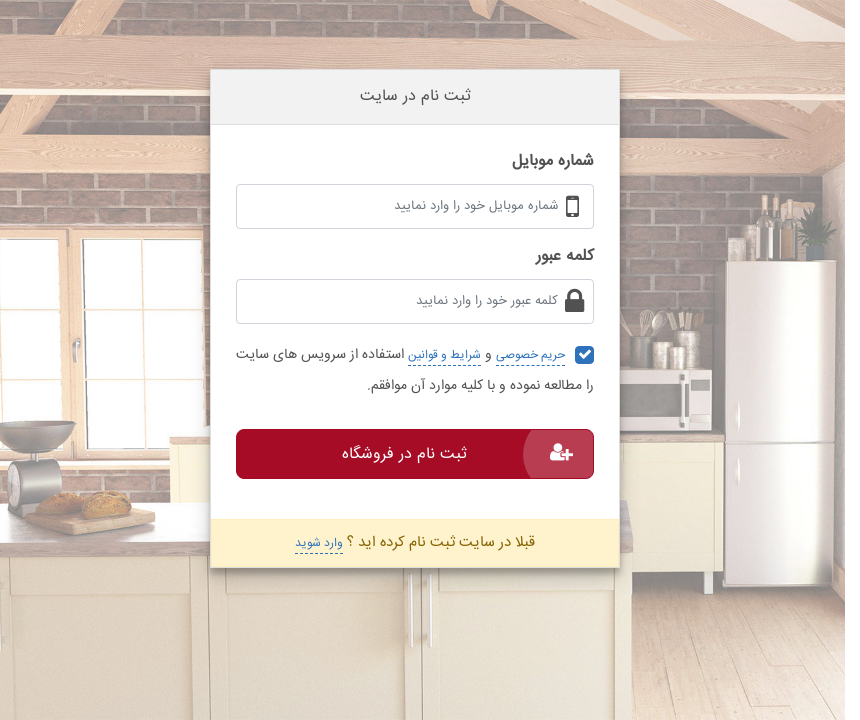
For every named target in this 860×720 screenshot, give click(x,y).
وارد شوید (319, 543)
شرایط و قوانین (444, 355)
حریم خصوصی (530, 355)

...

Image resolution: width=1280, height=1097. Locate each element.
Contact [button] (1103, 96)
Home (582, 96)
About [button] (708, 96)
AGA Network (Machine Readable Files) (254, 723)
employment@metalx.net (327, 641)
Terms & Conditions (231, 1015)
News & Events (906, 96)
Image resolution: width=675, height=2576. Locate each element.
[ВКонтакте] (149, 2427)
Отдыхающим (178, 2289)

### Directions
Above are the records; from them, give again exactly the lines from the one containing "AGA Network (Machine" through the one containing "Отдыхающим (178, 2289)", both included.

### Output of the exercise
AGA Network (Machine Readable Files) (254, 723)
employment@metalx.net (327, 641)
Terms & Conditions (231, 1015)
News & Events (906, 96)
Image resolution: width=675, height=2576. Locate each element.
[ВКонтакте] (149, 2427)
Отдыхающим (178, 2289)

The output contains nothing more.